Once the in-memory object is converted to a format that can be saved, the next step is to decide how to store the data. A simple flat-file with serialized objects written one after the other works for data that does not need to be indexed in any way. Python includes a collection of modules for storing key-value pairs in a simple database using one of the DBM format variants when an indexed lookup is needed.

The most straightforward way to take advantage of the DBM format is shelve. Open the shelve file, and access it through a dictionary-like API. Objects saved to the database are automatically pickled and saved without any extra work by the caller.

One drawback of shelve, though, is that when using the default interface there is no way to predict which DBM format will be used, since it selects one based on the libraries available on the system where the database is created. The format does not matter if an application will not need to share the database files between hosts with different libraries, but if portability is a requirement, use one of the classes in the module to ensure a specific format is selected.

For web applications that work with data in JSON already, using json and dbm provides another persistence mechanism. Using dbm directly is a little more work than shelve because the DBM database keys and values must be strings, and the objects will not be re-created automatically when the value is accessed in the database.

The sqlite3 in-process relational database is available with most Python distributions for storing data in more complex arrangements than key/value pairs.

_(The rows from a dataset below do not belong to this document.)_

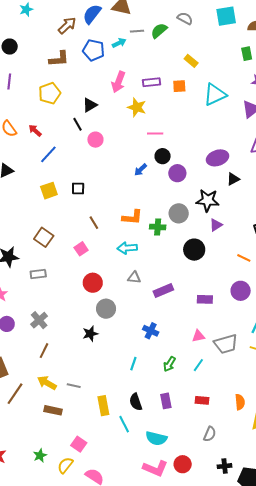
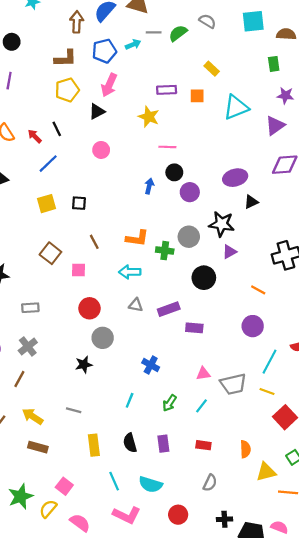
brown arrow: (67, 25) -> (77, 22), turned -48
blue pentagon: (94, 50) -> (104, 51), turned -30
pink arrow: (118, 82) -> (109, 85), moved
yellow pentagon: (50, 93) -> (67, 90), moved
black line: (77, 124) -> (57, 129), moved
blue arrow: (141, 170) -> (149, 186), turned 144
brown square: (44, 237) -> (50, 253), moved
pink square: (81, 249) -> (79, 270), turned 32
gray rectangle: (38, 274) -> (30, 308), moved
purple rectangle: (163, 291) -> (169, 309), moved
purple rectangle: (205, 299) -> (194, 328), moved
brown line: (44, 351) -> (19, 379), moved
gray line: (74, 386) -> (74, 410), moved
cyan line: (124, 424) -> (114, 481), moved
green star: (40, 456) -> (21, 496), size x1.6
pink L-shape: (155, 468) -> (127, 515), moved

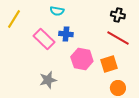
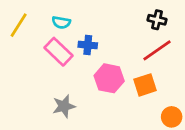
cyan semicircle: (57, 11) -> (61, 22), moved
red line: (118, 38) -> (157, 50), turned -65
orange circle: (118, 88) -> (172, 117), moved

It stores its database in memory or in a local file, and all access is from within the same process so there is no network communication lag. The compact nature of sqlite3 makes it especially well suited for embedding in desktop applications or development versions of web apps.

There are also modules for parsing more formally defined formats, useful for exchanging data between Python programs and applications written in other languages. xml.etree.ElementTree can parse XML documents, and provides several operating modes for different applications. Besides the parsing tools, ElementTree includes an interface for creating well-formed XML documents from objects in memory. The csv module can read and write tabular data in formats produced by spreadsheets or database applications, making it useful for bulk loading data, or converting the data from one format to another.